**Problem to work on**
Scan the records and identify every line in which the string "baby" occurs, then return those lines.
═════ Data provided ═════
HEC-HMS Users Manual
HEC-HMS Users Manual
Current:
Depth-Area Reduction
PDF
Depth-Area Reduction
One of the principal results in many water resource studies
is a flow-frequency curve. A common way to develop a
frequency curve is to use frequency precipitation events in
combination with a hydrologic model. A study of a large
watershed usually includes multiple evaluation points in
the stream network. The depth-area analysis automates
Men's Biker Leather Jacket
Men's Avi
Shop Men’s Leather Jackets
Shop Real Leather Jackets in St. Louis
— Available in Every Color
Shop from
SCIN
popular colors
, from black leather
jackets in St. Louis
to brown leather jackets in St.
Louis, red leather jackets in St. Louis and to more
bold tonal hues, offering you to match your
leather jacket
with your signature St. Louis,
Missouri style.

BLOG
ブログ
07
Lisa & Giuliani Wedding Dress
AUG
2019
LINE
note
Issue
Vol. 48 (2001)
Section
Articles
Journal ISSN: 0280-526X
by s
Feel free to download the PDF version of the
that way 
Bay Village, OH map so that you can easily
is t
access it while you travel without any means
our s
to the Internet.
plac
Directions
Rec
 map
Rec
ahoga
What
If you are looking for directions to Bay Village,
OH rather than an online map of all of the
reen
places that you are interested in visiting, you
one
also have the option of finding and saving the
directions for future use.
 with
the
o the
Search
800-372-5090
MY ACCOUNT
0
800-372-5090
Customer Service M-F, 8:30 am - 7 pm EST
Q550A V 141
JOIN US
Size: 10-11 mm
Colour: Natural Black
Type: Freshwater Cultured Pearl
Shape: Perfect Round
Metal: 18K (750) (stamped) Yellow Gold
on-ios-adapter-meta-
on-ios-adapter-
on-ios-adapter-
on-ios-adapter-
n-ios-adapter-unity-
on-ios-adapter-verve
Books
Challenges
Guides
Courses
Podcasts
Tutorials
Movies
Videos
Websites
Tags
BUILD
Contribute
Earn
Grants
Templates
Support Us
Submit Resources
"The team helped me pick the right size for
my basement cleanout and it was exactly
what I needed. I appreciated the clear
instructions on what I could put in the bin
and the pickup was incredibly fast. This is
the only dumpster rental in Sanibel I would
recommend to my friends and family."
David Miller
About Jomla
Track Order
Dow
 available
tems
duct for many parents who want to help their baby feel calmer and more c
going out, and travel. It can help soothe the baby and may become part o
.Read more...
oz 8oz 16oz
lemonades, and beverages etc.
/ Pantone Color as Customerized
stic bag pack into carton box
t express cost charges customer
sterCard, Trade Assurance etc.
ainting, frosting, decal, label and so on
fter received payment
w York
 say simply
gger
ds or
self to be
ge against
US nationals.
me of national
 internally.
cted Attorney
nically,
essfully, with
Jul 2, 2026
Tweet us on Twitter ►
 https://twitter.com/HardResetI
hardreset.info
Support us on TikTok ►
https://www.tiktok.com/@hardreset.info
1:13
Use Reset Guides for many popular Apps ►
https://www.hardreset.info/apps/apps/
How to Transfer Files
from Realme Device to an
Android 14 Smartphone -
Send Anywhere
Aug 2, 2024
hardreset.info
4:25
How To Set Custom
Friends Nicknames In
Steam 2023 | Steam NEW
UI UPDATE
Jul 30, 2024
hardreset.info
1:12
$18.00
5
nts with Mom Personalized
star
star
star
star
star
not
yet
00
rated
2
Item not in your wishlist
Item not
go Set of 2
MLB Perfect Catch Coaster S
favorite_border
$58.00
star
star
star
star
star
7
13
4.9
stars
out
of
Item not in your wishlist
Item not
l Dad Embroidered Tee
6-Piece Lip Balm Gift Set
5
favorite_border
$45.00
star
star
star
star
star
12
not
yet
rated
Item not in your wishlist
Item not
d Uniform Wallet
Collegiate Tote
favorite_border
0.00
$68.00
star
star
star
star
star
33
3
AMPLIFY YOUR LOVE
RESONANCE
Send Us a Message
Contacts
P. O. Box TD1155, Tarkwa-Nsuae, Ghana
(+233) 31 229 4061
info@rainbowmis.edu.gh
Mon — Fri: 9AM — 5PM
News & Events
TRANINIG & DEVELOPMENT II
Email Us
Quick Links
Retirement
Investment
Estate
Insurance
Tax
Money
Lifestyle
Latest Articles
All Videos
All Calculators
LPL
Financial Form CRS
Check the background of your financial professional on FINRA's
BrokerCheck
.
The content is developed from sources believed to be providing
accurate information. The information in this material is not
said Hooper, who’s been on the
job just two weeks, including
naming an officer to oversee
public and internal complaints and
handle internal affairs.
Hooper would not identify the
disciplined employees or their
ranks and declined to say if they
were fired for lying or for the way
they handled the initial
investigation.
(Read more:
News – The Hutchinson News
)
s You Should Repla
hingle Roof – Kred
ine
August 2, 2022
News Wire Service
═════
**Exercise answer**
duct for many parents who want to help their baby feel calmer and more c
going out, and travel. It can help soothe the baby and may become part o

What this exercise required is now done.